Re: RARA-AVIS: Everything's Noir?

From: crimeflix ( jmks100@aol.com)
Date: 20 May 2007


 
> I'm curious. You're obviously very well read in noir now. Were you
> when you first started writing? It seems that most artists start
by, if
  Did you see yourself as following in
> the footsteps of any particular writers then? Were they noir or did
> they come from a wider spectrum of writing?
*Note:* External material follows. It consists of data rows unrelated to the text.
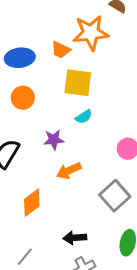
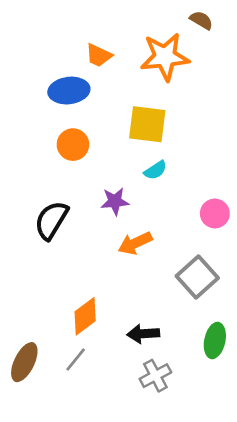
orange trapezoid: (61, 50) -> (99, 55), moved
orange diamond: (32, 203) -> (85, 316), moved

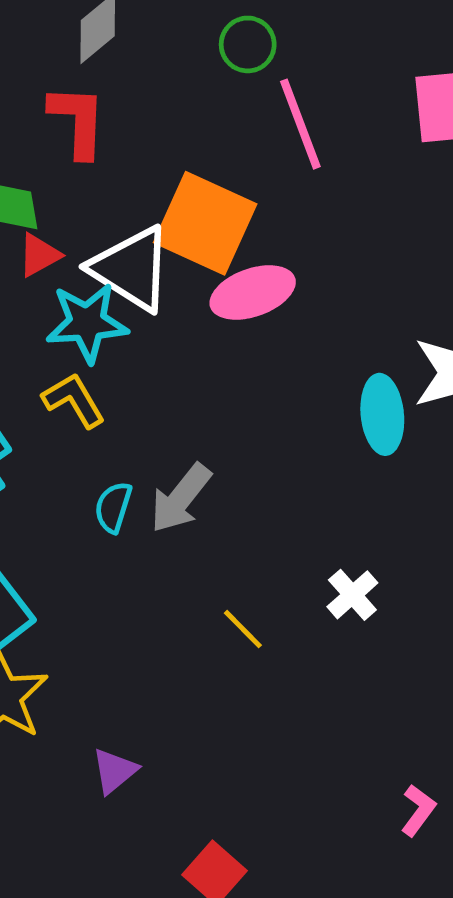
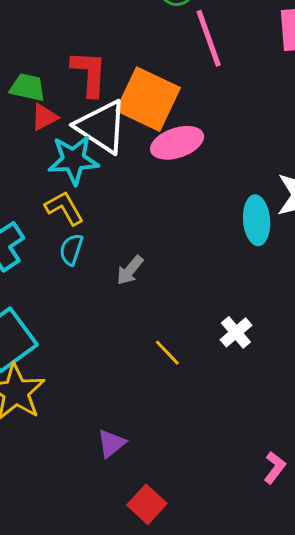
red L-shape: (78, 121) -> (89, 73), moved
gray arrow: (181, 498) -> (130, 270), size x0.7
cyan semicircle: (113, 507) -> (71, 249), moved
purple triangle: (115, 771) -> (111, 443), moved

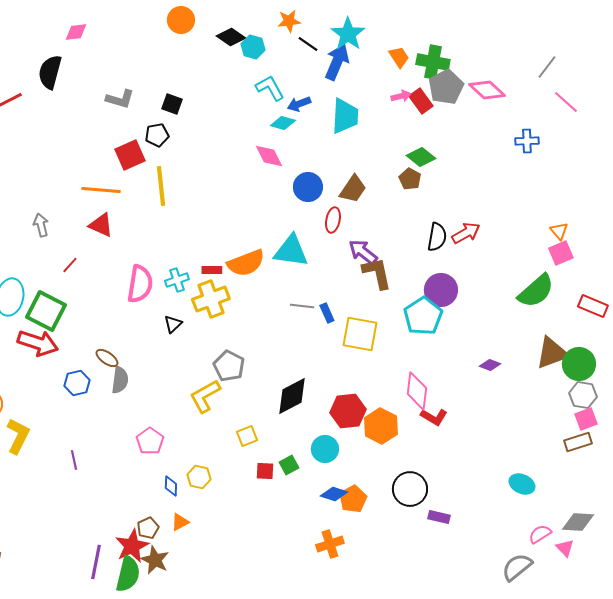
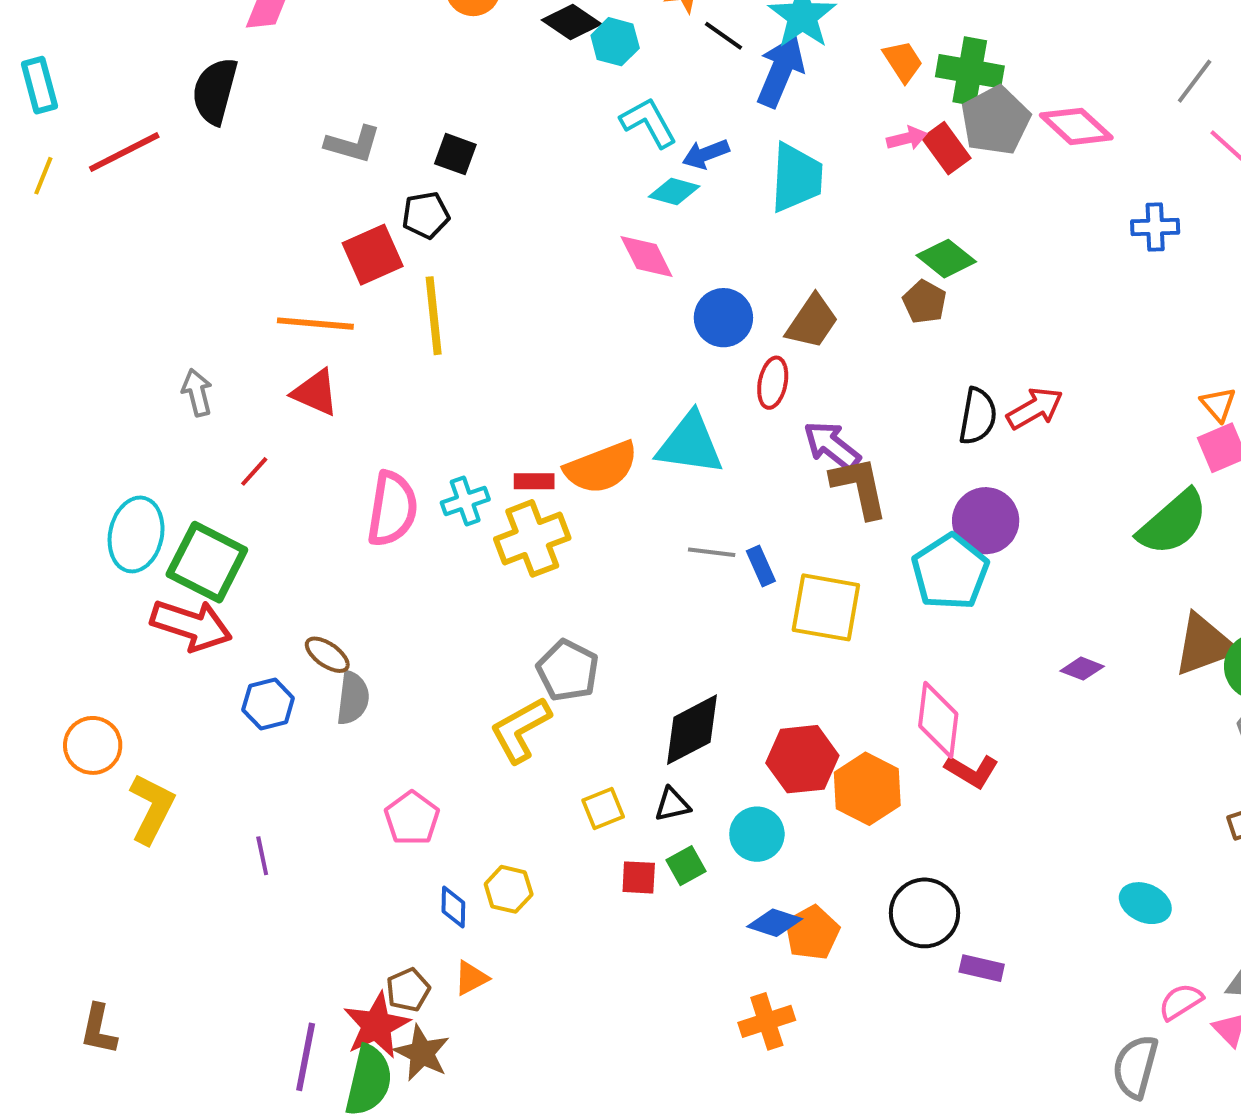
black triangle: (173, 324) -> (672, 805), moved, turned 30
gray semicircle: (517, 567) -> (1135, 1067), turned -36

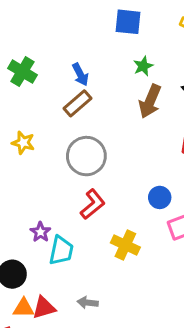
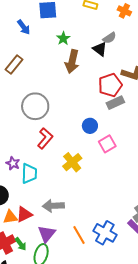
blue arrow: (80, 75) -> (24, 27), moved
brown rectangle: (77, 103) -> (14, 65), moved
yellow cross: (125, 245) -> (72, 162), turned 36
gray arrow: (88, 303) -> (53, 206), size x1.5

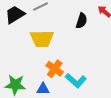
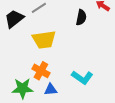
orange cross: (55, 69) -> (41, 71), moved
In the mid to late nineties the term noir wasn't nearly as widely to describe fiction as it is now. Do you agree or was this just my perception? In France it was used, of course, but in the U.S. noir was used almost exclusively for film noir (which, incidentally, I think has a much broader definition than noir fiction. For example The Big Sleep is undoubtedly a film noir, but the novel doesn't fit my definition of noir at all. I don't think you can have a PI in noir fiction, unless it's a Dave Zeltzerman novel)...So, back to your question, when I started writing novels I wasn't even aware of noir fiction. I'd been reading a lot of Jim Thompson, Goodis, some Cain, a few others, but I didn't read Willeford, Williams, White, Brewer, Whittington, etc until much later. And I never thought of Thompson, for example, as a noir writer. I had been reading a lot of dark suspense and horror (and was very into horror movies) so I thought of Thompson as a writer of psychological-horror (I still do, actually). I thought Cain's books were dark suspense (and I still do). The other main writers I was reading included Elmore Leonard, David Mamet, Paul Auster, Ian McEwan, Paul Bowles, and A LOT of playwrights.